-- INSTRUCTIONS TO FOLLOW --
After locating the line that contains "2005年01月01日 謹賀新年" in the data below, set down exactly that line and each one after it through the line that contains "2001年10月21日 免責約款", and nothing more.

-- Records from a collection --
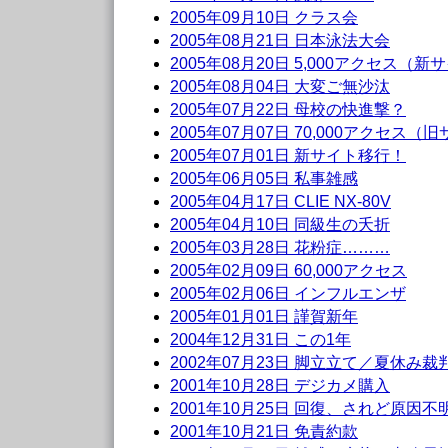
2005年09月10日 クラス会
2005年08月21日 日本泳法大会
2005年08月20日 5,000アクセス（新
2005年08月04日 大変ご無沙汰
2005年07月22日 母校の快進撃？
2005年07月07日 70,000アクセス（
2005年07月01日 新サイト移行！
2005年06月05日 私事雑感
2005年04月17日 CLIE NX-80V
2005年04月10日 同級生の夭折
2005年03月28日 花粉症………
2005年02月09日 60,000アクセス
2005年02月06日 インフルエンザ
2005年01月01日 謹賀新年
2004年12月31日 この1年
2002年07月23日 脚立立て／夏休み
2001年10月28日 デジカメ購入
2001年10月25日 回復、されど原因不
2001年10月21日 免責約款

...

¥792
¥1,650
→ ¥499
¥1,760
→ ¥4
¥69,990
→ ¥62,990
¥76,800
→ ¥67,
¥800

-- THE COMPLETED TASK --
2005年01月01日 謹賀新年
2004年12月31日 この1年
2002年07月23日 脚立立て／夏休み
2001年10月28日 デジカメ購入
2001年10月25日 回復、されど原因不
2001年10月21日 免責約款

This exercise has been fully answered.